In daily life and when we are immersed in deep challenges and problems he counsels,
“let us ask the question: ‘What does Jesus want of me today?’”
I would want to add that the glory they see in Jesus can also be seen in them.
The light that Jesus embodies, can also be embodied by them.
And this is true for each one of us today.
Jesus provides a pathway by which we can live glorious lives like the sun on the ocean,
or the mountains.
When he came off the mountain, Moses gifted to his people commandments to live by. These were in essence lights to show them the way. Lamp posts to follow on the journey
On the other hand Jesus himself became a light on the mountain, and showed his closest friends and followers, and us, how we can also become lights. Through his teaching we too can become lamps on a hill! This is a reoccurring theme for Luke in his gospel.
When we listen to the light of Jesus’ teaching and act on it, we become like lamps in our community and the world. When we become particles of God’s light we too are transfigured.
So as a community of faith we need to hear the transfiguration of Jesus on a mountaintop as an invitation to us to also be transfigured by his teaching. But even more than this, for us to become agents of transfiguration in the world.
Archbishop Desmond Tutu has suggested that “God places us in the world as his fellow workers-agents of transfiguration. We work with God so that justice is transfigured into justice, so there will be more compassion and caring, that there will be more laughter and joy, that there will be more togetherness in God’s world”.

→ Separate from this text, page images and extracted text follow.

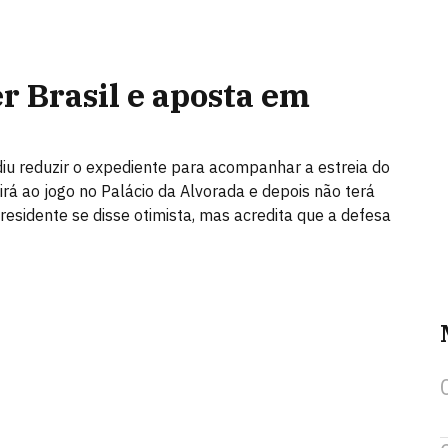
r Brasil e aposta em
cidiu reduzir o expediente para acompanhar a estreia do
irá ao jogo no Palácio da Alvorada e depois não terá
presidente se disse otimista, mas acredita que a defesa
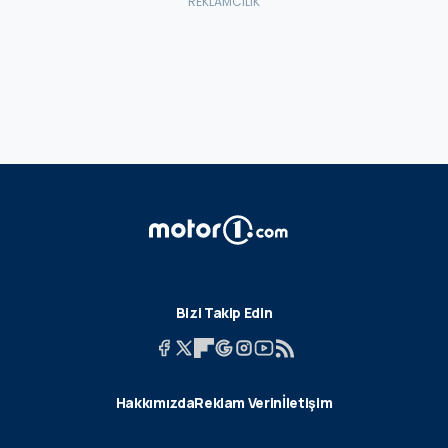
Bizi Takip Edin
Hakkımızda
Reklam Verin
İletişim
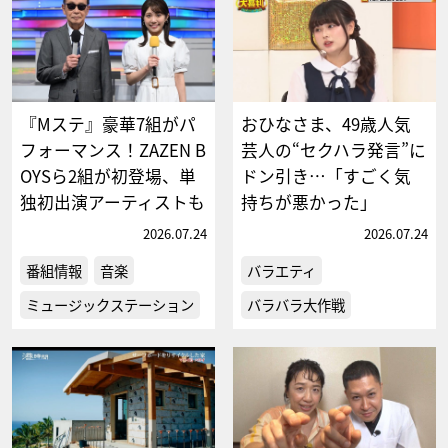
『Mステ』豪華7組がパ
おひなさま、49歳人気
フォーマンス！ZAZEN B
芸人の“セクハラ発言”に
OYSら2組が初登場、単
ドン引き…「すごく気
独初出演アーティストも
持ちが悪かった」
2026.07.24
2026.07.24
番組情報
音楽
バラエティ
ミュージックステーション
バラバラ大作戦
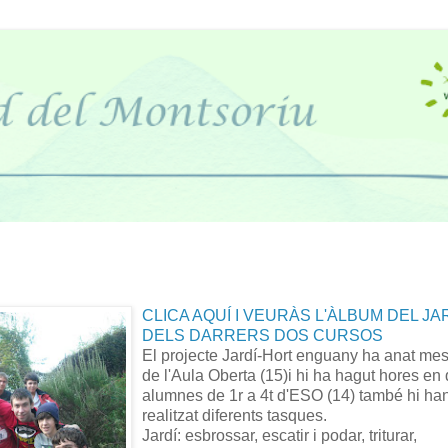
CLICA AQUÍ I VEURÀS L'ÀLBUM DEL JA
DELS DARRERS DOS CURSOS
El projecte Jardí-Hort enguany ha anat mes
de l'Aula Oberta (15)i hi ha hagut hores en
alumnes de 1r a 4t d'ESO (14) també hi ha
realitzat diferents tasques.
Jardí: esbrossar, escatir i podar, triturar,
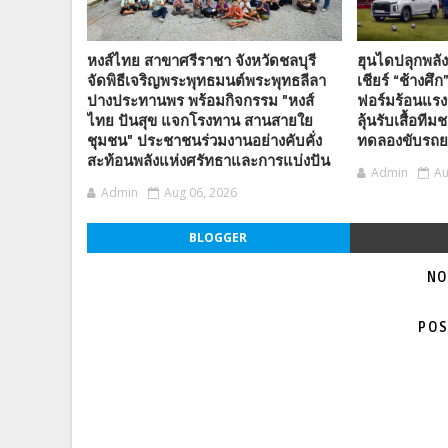
หงส์ไทย สาขาศรีราชา จังหวัดชลบุรี
ฮุนไดปลุกพล
จัดพิธีเจริญพระพุทธมนต์พระพุทธลีลา
เชียร์ “ช้างศึ
ปางประทานพร พร้อมกิจกรรม "หงส์
ฟอร์มร้อนแรง
ไทย ปันสุข แจกโรงทาน สานสายใย
ลุ้นรับเสื้อทีม
ชุมชน" ประชาชนร่วมงานอย่างคับคั่ง
ทดลองขับรถยน
สะท้อนพลังแห่งศรัทธาและการแบ่งปัน
Admin
Au
Admin
Aug 06, 2026
BLOGGER
NO
POS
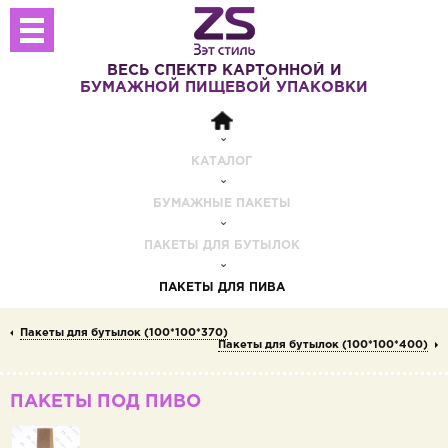
ВЕСЬ СПЕКТР
КАРТОННОЙ И
БУМАЖНОЙ
ПИЩЕВОЙ УПАКОВКИ
КАТАЛОГ
БУМАЖНЫЕ ПАКЕТЫ
ПАКЕТЫ ДЛЯ БУТЫЛОК
ПАКЕТЫ ДЛЯ ПИВА
Пакеты для бутылок (100*100*370)
Пакеты для бутылок (100*100*400)
ПАКЕТЫ ПОД ПИВО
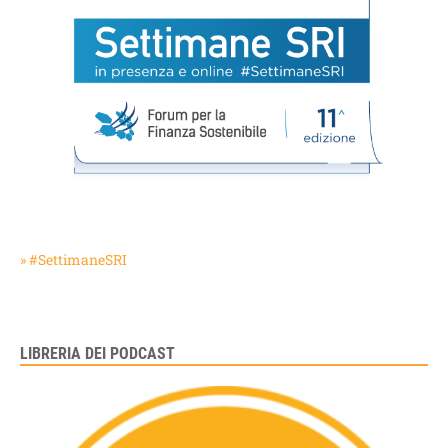
» #SettimaneSRI
LIBRERIA DEI PODCAST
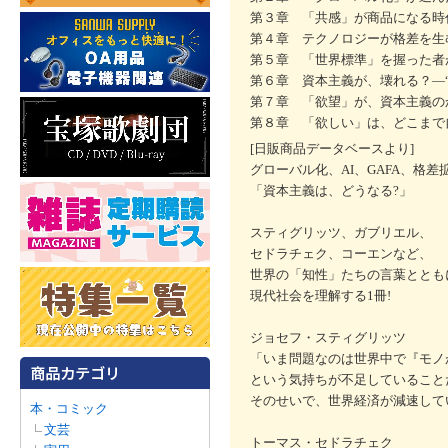
第３章 「共感」が商品になる時
第４章 テクノロジーが格差を生
第５章 「世界標準」を握った者
第６章 資本主義が、壊れる？―
第７章 「欲望」が、資本主義の
第８章 「欲しい」は、どこまで
[日販商品データベースより]
グローバル化、AI、GAFA、格差
「資本主義は、どうなる?」
スティグリッツ、ガブリエル、
セドラチェク、コーエンなど、
世界の「知性」たちの言葉ととも
現代社会を理解する1冊!
ジョセフ・スティグリッツ
「いま問題なのは世界中で『モノ
という気持ちが不足していること
そのせいで、世界経済が減速して
本・コミック
文芸
トーマス・セドラチェク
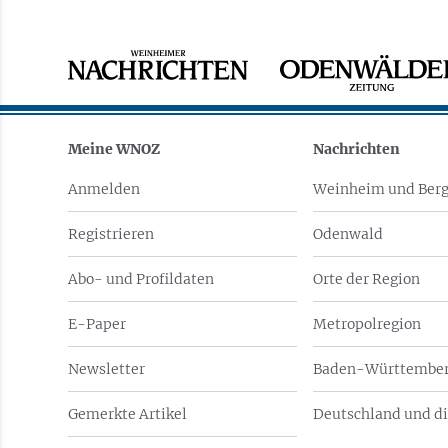
Meine WNOZ
Nachrichten
Anmelden
Weinheim und Berg
Registrieren
Odenwald
Abo- und Profildaten
Orte der Region
E-Paper
Metropolregion
Newsletter
Baden-Württember
Gemerkte Artikel
Deutschland und di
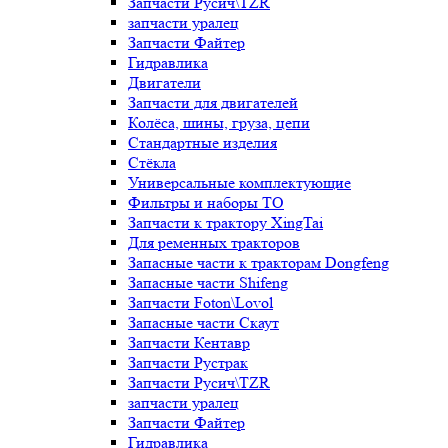
Запчасти Русич\TZR
запчасти уралец
Запчасти Файтер
Гидравлика
Двигатели
Запчасти для двигателей
Колёса, шины, груза, цепи
Стандартные изделия
Стёкла
Универсальные комплектующие
Фильтры и наборы ТО
Запчасти к трактору XingTai
Для ременных тракторов
Запасные части к тракторам Dongfeng
Запасные части Shifeng
Запчасти Foton\Lovol
Запасные части Скаут
Запчасти Кентавр
Запчасти Рустрак
Запчасти Русич\TZR
запчасти уралец
Запчасти Файтер
Гидравлика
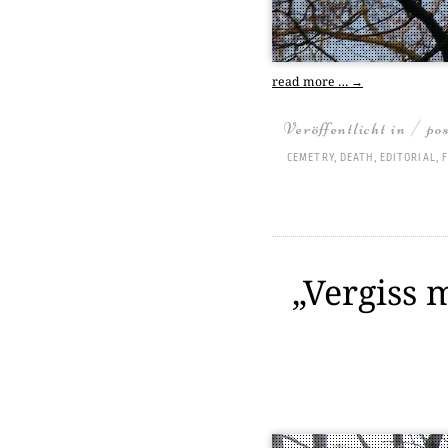
read more …
→
Veröffentlicht in / po
CEMETRY
,
DEATH
,
EDITORIAL
,
„Vergiss 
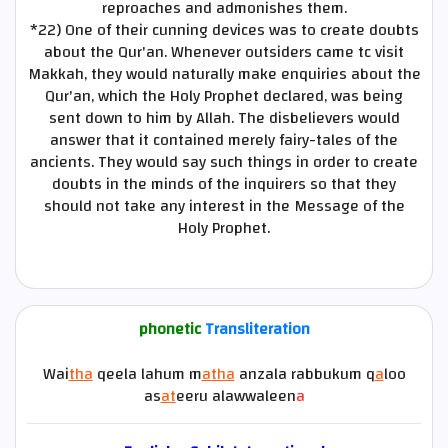
reproaches and admonishes them.
*22)
One of their cunning devices was to create doubts
about the Qur'an. Whenever outsiders came tc visit
Makkah, they would naturally make enquiries about the
Qur'an, which the Holy Prophet declared, was being
sent down to him by Allah. The disbelievers would
answer that it contained merely fairy-tales of the
ancients. They would say such things in order to create
doubts in the minds of the inquirers so that they
should not take any interest in the Message of the
Holy Prophet.
phonetic
Transliteration
Wai
tha
qeela lahum m
atha
anzala rabbukum q
a
loo
as
at
eeru alawwaleen
a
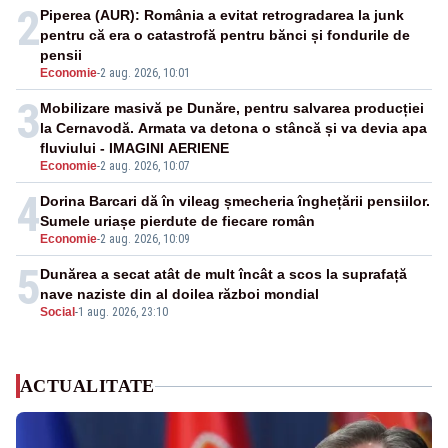
2
Piperea (AUR): România a evitat retrogradarea la junk
pentru că era o catastrofă pentru bănci și fondurile de
pensii
Economie
-
2 aug. 2026, 10:01
3
Mobilizare masivă pe Dunăre, pentru salvarea producției
la Cernavodă. Armata va detona o stâncă și va devia apa
fluviului - IMAGINI AERIENE
Economie
-
2 aug. 2026, 10:07
4
Dorina Barcari dă în vileag șmecheria înghețării pensiilor.
Sumele uriașe pierdute de fiecare român
Economie
-
2 aug. 2026, 10:09
5
Dunărea a secat atât de mult încât a scos la suprafață
nave naziste din al doilea război mondial
Social
-
1 aug. 2026, 23:10
ACTUALITATE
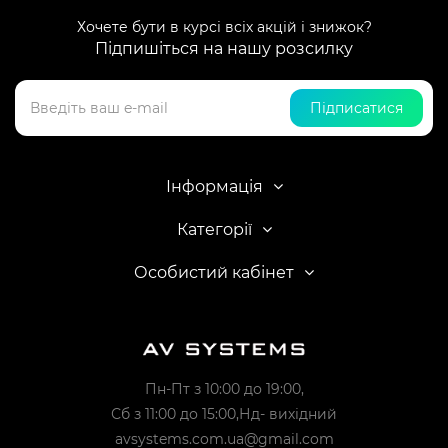
Хочете бути в курсі всіх акцій і знижок?
Підпишіться на нашу розсилку
Підписатися
Інформація
Категорії
Особистий кабінет
Пн-Пт з 10:00 до 19:00,
Сб з 11:00 до 15:00,Нд- вихідний
avsystems.com.ua@gmail.com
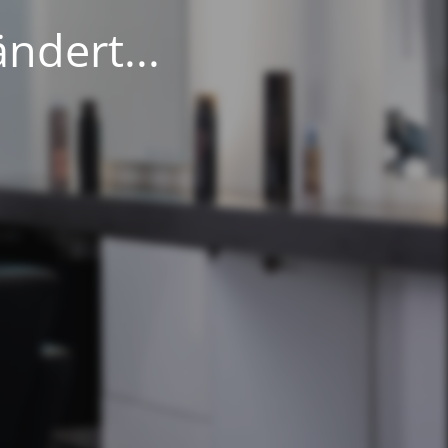
ndert...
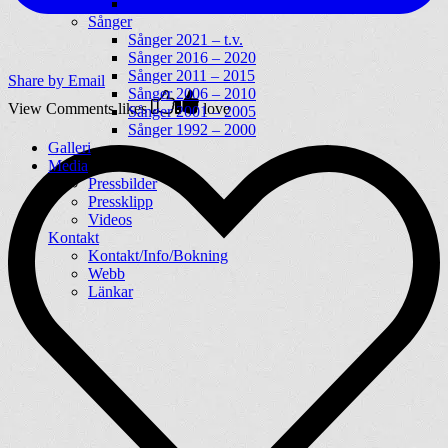
Album 1992 – 2002
Sånger
Sånger 2021 – t.v.
Sånger 2016 – 2020
Sånger 2011 – 2015
Share by Email
Sånger 2006 – 2010
View Comments
likes
love
Sånger 2001 – 2005
Sånger 1992 – 2000
Galleri
Media
Pressbilder
Pressklipp
Videos
Kontakt
Kontakt/Info/Bokning
Webb
Länkar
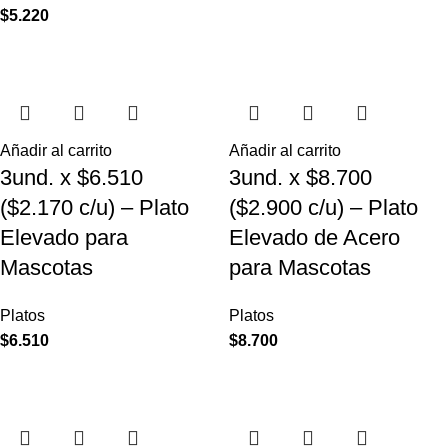
$
5.220
Añadir al carrito
Añadir al carrito
3und. x $6.510
3und. x $8.700
($2.170 c/u) – Plato
($2.900 c/u) – Plato
Elevado para
Elevado de Acero
Mascotas
para Mascotas
Platos
Platos
$
6.510
$
8.700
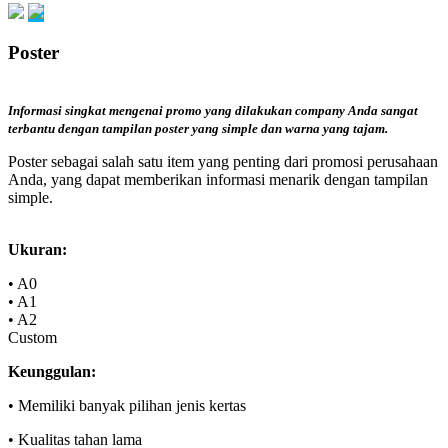
Poster
Informasi singkat mengenai promo yang dilakukan company Anda sangat
terbantu dengan tampilan poster yang simple dan warna yang tajam.
Poster sebagai salah satu item yang penting dari promosi perusahaan
Anda, yang dapat memberikan informasi menarik dengan tampilan
simple.
Ukuran:
• A0
• A1
• A2
Custom
Keunggulan:
• Memiliki banyak pilihan jenis kertas
• Kualitas tahan lama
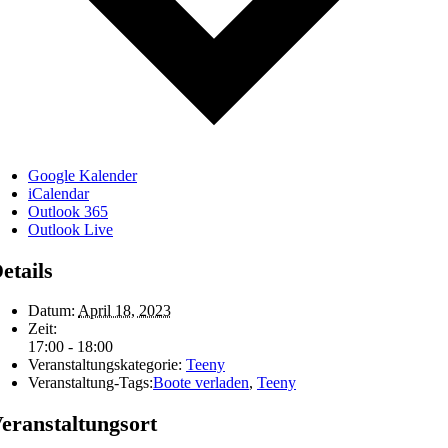
Google Kalender
iCalendar
Outlook 365
Outlook Live
etails
Datum:
April 18, 2023
Zeit:
17:00 - 18:00
Veranstaltungskategorie:
Teeny
Veranstaltung-Tags:
Boote verladen
,
Teeny
eranstaltungsort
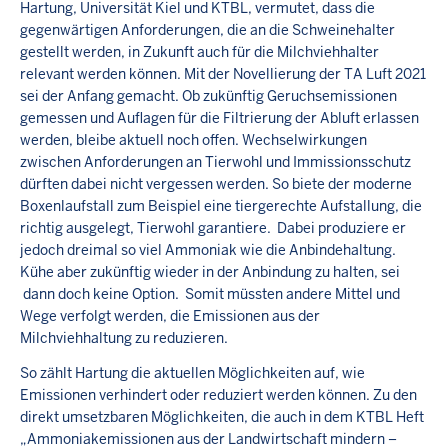
Hartung, Universität Kiel und KTBL, vermutet, dass die
gegenwärtigen Anforderungen, die an die Schweinehalter
gestellt werden, in Zukunft auch für die Milchviehhalter
relevant werden können. Mit der Novellierung der TA Luft 2021
sei der Anfang gemacht. Ob zukünftig Geruchsemissionen
gemessen und Auflagen für die Filtrierung der Abluft erlassen
werden, bleibe aktuell noch offen. Wechselwirkungen
zwischen Anforderungen an Tierwohl und Immissionsschutz
dürften dabei nicht vergessen werden. So biete der moderne
Boxenlaufstall zum Beispiel eine tiergerechte Aufstallung, die
richtig ausgelegt, Tierwohl garantiere. Dabei produziere er
jedoch dreimal so viel Ammoniak wie die Anbindehaltung.
Kühe aber zukünftig wieder in der Anbindung zu halten, sei
dann doch keine Option. Somit müssten andere Mittel und
Wege verfolgt werden, die Emissionen aus der
Milchviehhaltung zu reduzieren.
So zählt Hartung die aktuellen Möglichkeiten auf, wie
Emissionen verhindert oder reduziert werden können. Zu den
direkt umsetzbaren Möglichkeiten, die auch in dem KTBL Heft
„Ammoniakemissionen aus der Landwirtschaft mindern –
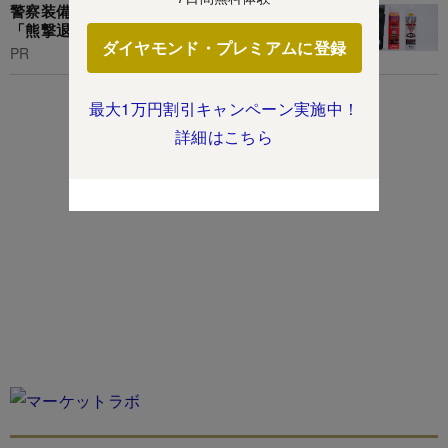
警察装備機材で培った開発力から生まれた純国産
「熊撃退スプレー」が話題に
ダイヤモンド・プレミアムに登録
PR
最大1万円割引キャンペーン実施中！
詳細はこちら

I think this last point is crucial. “That there will be more togetherness in God’s world” Isn’t the world in desperate need of more togetherness right now. Isn’t the church in need of more togetherness right now?
This week we have seen Pakistan and India going to the brink of war. We have seen the United Methodist Church in the US going to the brink of blowing apart. The United States as a whole is on the brink of blowing apart. The United Kingdom is on the brink of blowing apart. Isn’t it ironic, tragic that each of these bodies has the word United in their name?
Through our mission as the New Brighton Union church, as agents of God’s transfiguring love, “there will be more togetherness in God’s world”.
“In God’s world”. Not in an other-worldly, religious bubble.
Not the exclusive kind of togetherness Peter wanted to make last forever on the mountain.
But togetherness in real communities, in real places in the thick of life, here and now.
It isn’t easy work, and now we move from the mountaintop at the climax of epiphany,
to the journey of Lent towards the cross.
Creating this kind of togetherness is costly. It is something that asks for something significant from each one of us. It means taking up our cross.